━━━━━ Information

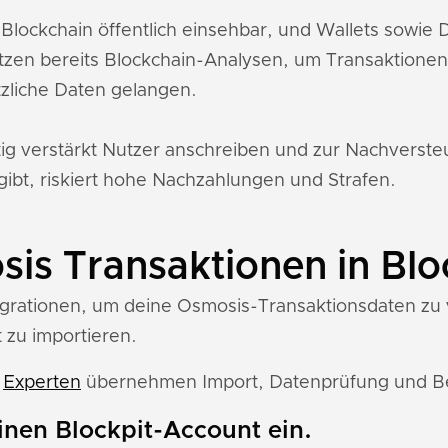
 Blockchain öffentlich einsehbar, und Wallets sowi
tzen bereits Blockchain-Analysen, um Transaktione
zliche Daten gelangen.
tig verstärkt Nutzer anschreiben und zur Nachverst
gibt, riskiert hohe Nachzahlungen und Strafen.
is Transaktionen in Blo
tegrationen, um deine Osmosis-Transaktionsdaten zu v
 zu importieren.
e
Experten
übernehmen Import, Datenprüfung und Ber
einen Blockpit-Account ein.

━━━━━━━━━━

Required work: Your answer must be an exact copy of the listing, minus its pictures.

Task output:
 Blockchain öffentlich einsehbar, und Wallets sowi
tzen bereits Blockchain-Analysen, um Transaktione
zliche Daten gelangen.
tig verstärkt Nutzer anschreiben und zur Nachverst
gibt, riskiert hohe Nachzahlungen und Strafen.
is Transaktionen in Blo
tegrationen, um deine Osmosis-Transaktionsdaten zu v
 zu importieren.
e
Experten
übernehmen Import, Datenprüfung und Ber
einen Blockpit-Account ein.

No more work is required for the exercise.